The CP finally split in two in January 1964 into pro-Moscow and pro-Peking wings. Shan, Premalal Kumarasiri and several other leaders condemned and rejected the pro-Moscow revisionist line of the party and the leadership of Dr S A Wickremasinghe and Peter Keuneman and created a separate central committee and announced the formation of the Communist Party (Peking).
The CP (Peking) earned a reputation due to its revolutionary political line and the militant struggles it organised and led. The CTUF and the plantation workers’ union provided a strong working class base for the new party, which was also able to win over large sections of the youth league of the original CP. Even though it preached armed struggle as a justifiable means to achieve its goal, the party did not take any step towards such a struggle on a national scale.
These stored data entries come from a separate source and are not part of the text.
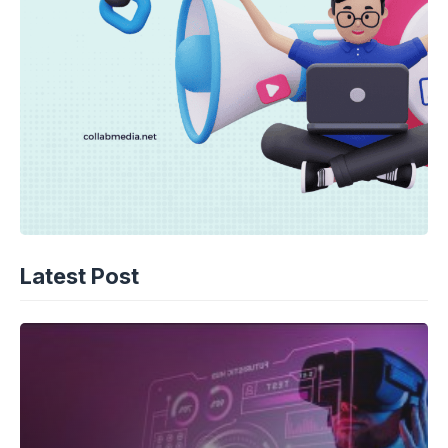
Latest Post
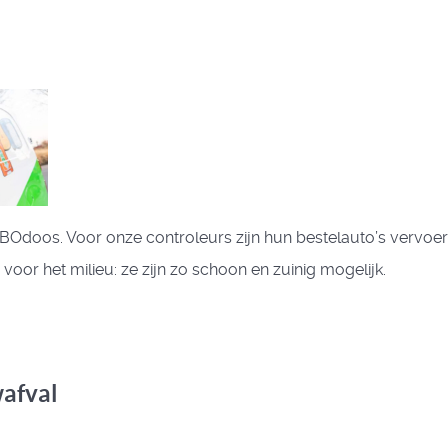
doos. Voor onze controleurs zijn hun bestelauto’s vervoerm
or het milieu: ze zijn zo schoon en zuinig mogelijk.
afval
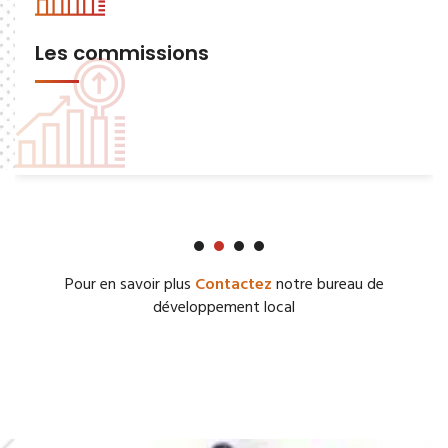
Les commissions
Pour en savoir plus
Contactez
notre bureau de
développement local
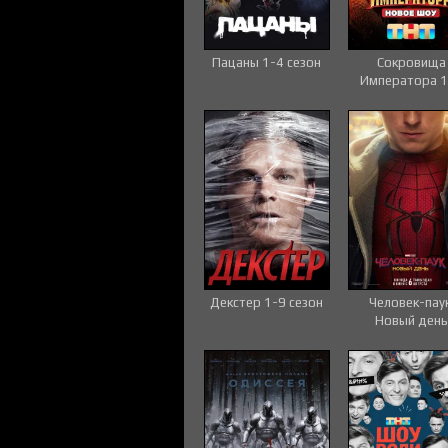
Пацаны 1-4 сезон
Сокровища
Императора 1
сезон
Декстер 1-9 сезон
Человек-паук
Новый день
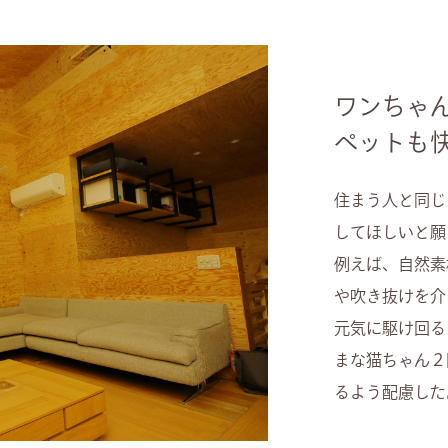
ワンちゃ
ペットも
住まう人と同じ
してほしいと願
例えば、自然素
や吹き抜けを介
元気に駆け回る
まな猫ちゃん２
るよう配慮した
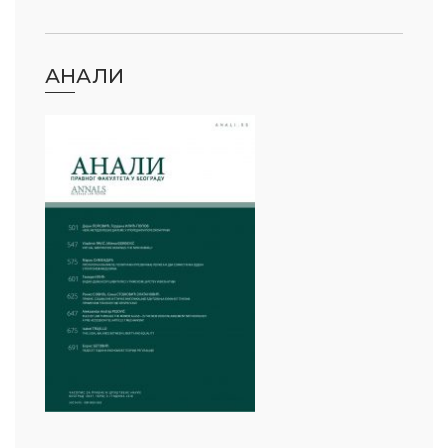
АНАЛИ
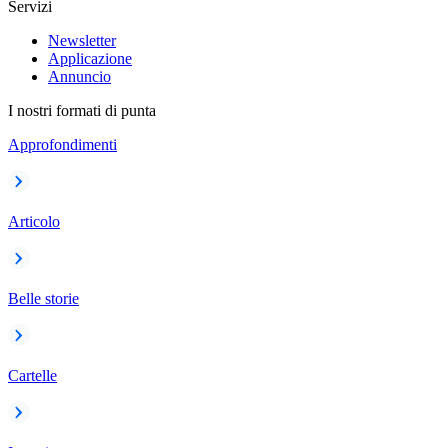
Servizi
Newsletter
Applicazione
Annuncio
I nostri formati di punta
Approfondimenti
Articolo
Belle storie
Cartelle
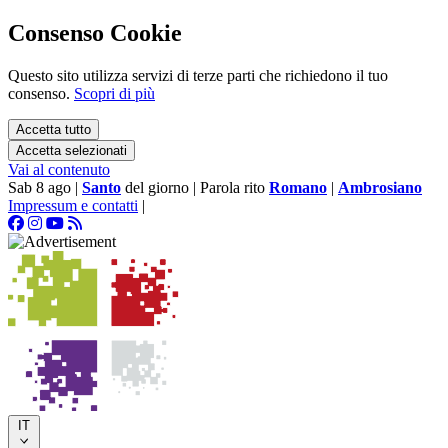
Consenso Cookie
Questo sito utilizza servizi di terze parti che richiedono il tuo
consenso.
Scopri di più
Accetta tutto
Accetta selezionati
Vai al contenuto
Sab 8 ago
|
Santo
del giorno
|
Parola rito
Romano
|
Ambrosiano
Impressum e contatti
|
IT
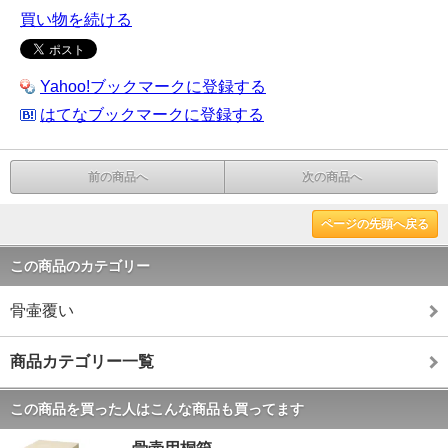
買い物を続ける
Yahoo!ブックマークに登録する
はてなブックマークに登録する
前の商品へ
次の商品へ
ページの先頭へ戻る
この商品のカテゴリー
骨壷覆い
商品カテゴリー一覧
この商品を買った人はこんな商品も買ってます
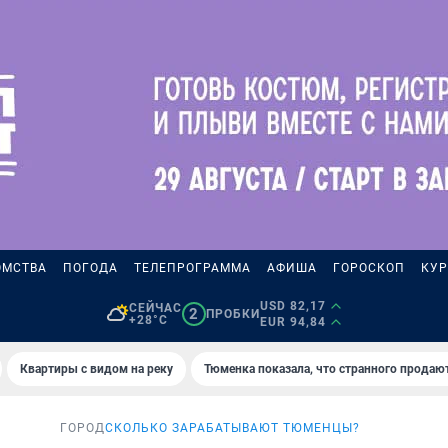
ОМСТВА
ПОГОДА
ТЕЛЕПРОГРАММА
АФИША
ГОРОСКОП
КУР
USD 82,17
СЕЙЧАС
2
ПРОБКИ
+28°C
EUR 94,84
Квартиры с видом на реку
Тюменка показала, что странного продаю
ГОРОД
СКОЛЬКО ЗАРАБАТЫВАЮТ ТЮМЕНЦЫ?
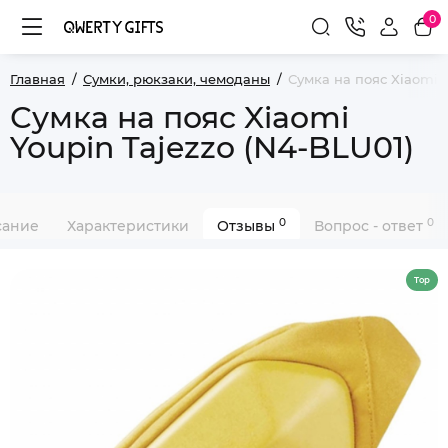
0
Главная
Сумки, рюкзаки, чемоданы
Сумка на пояс Xiaomi Y
Сумка на пояс Xiaomi
Youpin Tajezzo (N4-BLU01)
0
0
сание
Характеристики
Отзывы
Вопрос - ответ
Top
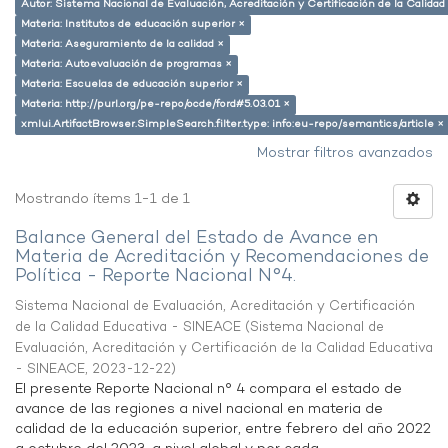
Autor: Sistema Nacional de Evaluación, Acreditación y Certificación de la Calid
Materia: Institutos de educación superior ×
Materia: Aseguramiento de la calidad ×
Materia: Autoevaluación de programas ×
Materia: Escuelas de educación superior ×
Materia: http://purl.org/pe-repo/ocde/ford#5.03.01 ×
xmlui.ArtifactBrowser.SimpleSearch.filter.type: info:eu-repo/semantics/article ×
Mostrar filtros avanzados
Mostrando ítems 1-1 de 1
Balance General del Estado de Avance en
Materia de Acreditación y Recomendaciones de
Política - Reporte Nacional N°4.
Sistema Nacional de Evaluación, Acreditación y Certificación
de la Calidad Educativa - SINEACE
(
Sistema Nacional de
Evaluación, Acreditación y Certificación de la Calidad Educativa
- SINEACE
,
2023-12-22
)
El presente Reporte Nacional n° 4 compara el estado de
avance de las regiones a nivel nacional en materia de
calidad de la educación superior, entre febrero del año 2022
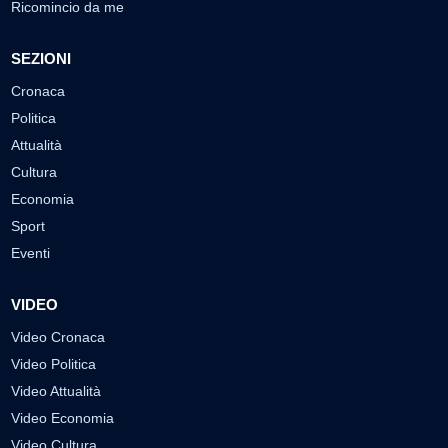
Ricomincio da me
SEZIONI
Cronaca
Politica
Attualità
Cultura
Economia
Sport
Eventi
VIDEO
Video Cronaca
Video Politica
Video Attualità
Video Economia
Video Cultura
However, Tamil militant movements were influenced by the party´s theoretical defence of armed struggle and, even more importantly, by the practical experience of the ‘Mass movement for the eradication of untouchability’ launched by the party in Jaffna in 1966. In the face of violence unleashed by the upper castes and the police, this movement metamorphosed into an armed uprising of the oppressed castes led by Sanmugathasan. Of all the struggles for social justice in Sri Lanka, this was perhaps the most successful in terms of the results achieved.
There had been discussions and debates among historians, Marxist intellectuals and left activists regarding Shan’s contributions to revolutionary communism. However, he was the undisputed founding leader and guide of the Maoist movement in this country. Shan´s close friend and leading English journalist and editor, Mervyn de Silva, nicknamed him Mao tse – Shan, with a touch of humour in an article. Shan visited China during the Cultural Revolution and addressed a gathering of thousands of Red Guards. His writings on Marxism Leninism and Mao’s Thoughts were published in ‘The Bright Red Banner of Mao tse–Tung’s Thought’ which had an international readership. He served as a key link between various Marxist-Leninist parties and the Communist Party of China. He maintained close contact with the Naxalite movement in India.
After the insurrection launched by the JVP in 1971, Shan was arrested and detained for one year. He was vehemently critical of the JVP, which originated from within the CP (Peking). He was arrested because of his open advocacy of armed struggle and for being a political mentor to JVP’s leader Rohana Wijeweera. While in detention, Shan wrote a book entitled ‘A Marxist Looks at the History of Ceylon’ in English, which was published in 1972. Sinhala and Tamil translations of the book were published later.
China´s support for the Srimavo Bandaranaike government after the 1971 insurrection had adverse political consequences for the CP (Peking). Some groups within the party tried to capture the leadership when Shan was out of the country. Their moves were defeated after Shan returned. Some of the expelled persons formed a new party which later splintered into different factions. Some of them turned into supporters of the United Front government of Mrs Bandaranaike while the CP (Peking) continued on its path of struggle.